*Records for processing:*
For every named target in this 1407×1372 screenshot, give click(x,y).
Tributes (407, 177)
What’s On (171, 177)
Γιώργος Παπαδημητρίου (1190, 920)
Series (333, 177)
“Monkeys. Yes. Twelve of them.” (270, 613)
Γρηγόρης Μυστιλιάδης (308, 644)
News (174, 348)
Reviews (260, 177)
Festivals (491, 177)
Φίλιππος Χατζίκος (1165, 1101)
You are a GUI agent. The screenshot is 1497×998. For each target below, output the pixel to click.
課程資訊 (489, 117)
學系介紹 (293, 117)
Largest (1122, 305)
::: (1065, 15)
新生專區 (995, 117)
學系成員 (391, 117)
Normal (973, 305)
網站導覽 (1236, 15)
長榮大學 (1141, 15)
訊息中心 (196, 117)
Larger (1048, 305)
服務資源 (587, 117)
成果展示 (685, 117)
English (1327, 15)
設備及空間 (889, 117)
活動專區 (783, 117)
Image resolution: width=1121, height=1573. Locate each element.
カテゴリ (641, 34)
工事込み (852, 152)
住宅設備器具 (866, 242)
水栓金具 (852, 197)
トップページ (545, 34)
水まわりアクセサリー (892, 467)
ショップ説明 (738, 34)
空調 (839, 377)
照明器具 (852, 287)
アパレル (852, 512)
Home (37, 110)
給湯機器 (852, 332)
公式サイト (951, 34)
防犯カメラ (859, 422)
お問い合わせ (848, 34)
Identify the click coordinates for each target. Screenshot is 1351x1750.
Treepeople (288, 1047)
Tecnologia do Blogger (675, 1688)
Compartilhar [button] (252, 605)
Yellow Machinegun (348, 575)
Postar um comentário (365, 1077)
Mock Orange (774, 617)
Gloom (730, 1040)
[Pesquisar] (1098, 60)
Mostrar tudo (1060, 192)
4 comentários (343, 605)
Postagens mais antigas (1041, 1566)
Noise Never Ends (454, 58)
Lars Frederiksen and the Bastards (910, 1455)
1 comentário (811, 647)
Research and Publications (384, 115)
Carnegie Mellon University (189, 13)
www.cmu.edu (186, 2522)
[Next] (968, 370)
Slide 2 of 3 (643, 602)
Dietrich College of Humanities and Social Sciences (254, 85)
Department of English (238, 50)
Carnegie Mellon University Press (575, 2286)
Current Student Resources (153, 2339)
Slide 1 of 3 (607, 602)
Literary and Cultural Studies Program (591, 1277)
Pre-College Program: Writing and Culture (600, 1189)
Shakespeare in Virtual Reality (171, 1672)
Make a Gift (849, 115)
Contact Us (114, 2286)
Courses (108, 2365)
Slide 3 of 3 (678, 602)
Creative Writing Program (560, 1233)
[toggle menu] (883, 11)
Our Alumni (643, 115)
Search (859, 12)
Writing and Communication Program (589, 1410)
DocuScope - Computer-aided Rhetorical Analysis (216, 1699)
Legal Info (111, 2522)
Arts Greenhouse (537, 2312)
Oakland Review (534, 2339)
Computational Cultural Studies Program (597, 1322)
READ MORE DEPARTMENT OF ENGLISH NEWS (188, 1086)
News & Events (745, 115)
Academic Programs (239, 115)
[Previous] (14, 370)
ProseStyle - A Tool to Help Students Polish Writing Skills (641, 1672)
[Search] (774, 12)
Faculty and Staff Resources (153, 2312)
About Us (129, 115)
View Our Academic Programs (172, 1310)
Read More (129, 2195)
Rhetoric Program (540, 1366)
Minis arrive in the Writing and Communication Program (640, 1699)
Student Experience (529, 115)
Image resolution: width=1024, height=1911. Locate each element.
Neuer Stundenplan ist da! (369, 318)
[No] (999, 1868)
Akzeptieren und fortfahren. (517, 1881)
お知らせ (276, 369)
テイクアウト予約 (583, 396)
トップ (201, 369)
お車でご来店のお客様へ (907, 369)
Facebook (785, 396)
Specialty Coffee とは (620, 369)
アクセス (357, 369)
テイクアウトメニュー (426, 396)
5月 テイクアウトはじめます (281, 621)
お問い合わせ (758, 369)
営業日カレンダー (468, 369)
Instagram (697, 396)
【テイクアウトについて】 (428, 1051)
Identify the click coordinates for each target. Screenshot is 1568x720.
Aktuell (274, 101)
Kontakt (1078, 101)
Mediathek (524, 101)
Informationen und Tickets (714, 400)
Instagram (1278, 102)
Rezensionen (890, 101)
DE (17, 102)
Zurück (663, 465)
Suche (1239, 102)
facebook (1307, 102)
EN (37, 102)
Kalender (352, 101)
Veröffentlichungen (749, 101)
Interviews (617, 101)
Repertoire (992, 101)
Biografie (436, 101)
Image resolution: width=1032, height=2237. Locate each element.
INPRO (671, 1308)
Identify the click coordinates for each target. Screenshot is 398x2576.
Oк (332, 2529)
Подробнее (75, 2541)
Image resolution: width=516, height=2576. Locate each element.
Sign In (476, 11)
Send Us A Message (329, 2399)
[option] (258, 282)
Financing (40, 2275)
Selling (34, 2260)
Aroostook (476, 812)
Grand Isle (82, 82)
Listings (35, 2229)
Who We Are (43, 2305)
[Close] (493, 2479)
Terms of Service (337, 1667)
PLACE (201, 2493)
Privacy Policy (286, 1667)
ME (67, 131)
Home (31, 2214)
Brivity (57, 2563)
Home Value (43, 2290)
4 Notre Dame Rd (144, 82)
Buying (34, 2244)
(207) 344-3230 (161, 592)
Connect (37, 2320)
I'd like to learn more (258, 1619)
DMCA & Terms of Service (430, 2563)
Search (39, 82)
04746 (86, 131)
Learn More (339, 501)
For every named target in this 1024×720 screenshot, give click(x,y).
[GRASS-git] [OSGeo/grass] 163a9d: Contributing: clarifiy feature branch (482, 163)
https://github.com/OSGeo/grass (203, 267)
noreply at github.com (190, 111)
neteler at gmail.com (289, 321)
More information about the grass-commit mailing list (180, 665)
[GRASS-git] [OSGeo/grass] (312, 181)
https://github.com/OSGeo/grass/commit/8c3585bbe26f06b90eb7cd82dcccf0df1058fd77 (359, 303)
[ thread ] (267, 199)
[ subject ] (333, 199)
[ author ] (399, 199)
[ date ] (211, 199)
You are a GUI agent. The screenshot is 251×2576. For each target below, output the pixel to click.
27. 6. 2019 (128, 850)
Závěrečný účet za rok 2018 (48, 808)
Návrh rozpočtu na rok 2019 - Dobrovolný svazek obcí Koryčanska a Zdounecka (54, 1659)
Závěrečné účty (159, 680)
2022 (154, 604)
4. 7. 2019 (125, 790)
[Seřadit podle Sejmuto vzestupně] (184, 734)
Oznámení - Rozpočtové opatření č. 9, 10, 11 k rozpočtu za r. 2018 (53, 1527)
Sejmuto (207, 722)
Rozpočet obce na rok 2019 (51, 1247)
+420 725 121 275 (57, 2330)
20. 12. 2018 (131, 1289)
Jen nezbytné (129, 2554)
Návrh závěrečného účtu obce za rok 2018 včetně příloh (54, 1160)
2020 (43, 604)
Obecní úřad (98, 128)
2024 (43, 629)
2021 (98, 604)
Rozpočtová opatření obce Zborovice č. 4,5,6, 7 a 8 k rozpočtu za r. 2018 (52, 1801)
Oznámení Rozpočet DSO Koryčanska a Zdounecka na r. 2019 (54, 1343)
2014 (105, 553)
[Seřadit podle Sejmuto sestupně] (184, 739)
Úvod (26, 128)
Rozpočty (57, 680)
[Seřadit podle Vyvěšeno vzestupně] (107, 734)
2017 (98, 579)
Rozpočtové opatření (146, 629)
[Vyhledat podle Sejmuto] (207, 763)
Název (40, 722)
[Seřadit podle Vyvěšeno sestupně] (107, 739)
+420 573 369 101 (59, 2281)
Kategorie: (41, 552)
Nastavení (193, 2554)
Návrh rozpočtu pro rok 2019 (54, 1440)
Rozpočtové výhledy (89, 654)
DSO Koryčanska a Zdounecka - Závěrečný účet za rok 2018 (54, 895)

*Your task:* If a line in the entries above has the word "commit", copy it.

*Task output:*
More information about the grass-commit mailing list (180, 665)
https://github.com/OSGeo/grass/commit/8c3585bbe26f06b90eb7cd82dcccf0df1058fd77 (359, 303)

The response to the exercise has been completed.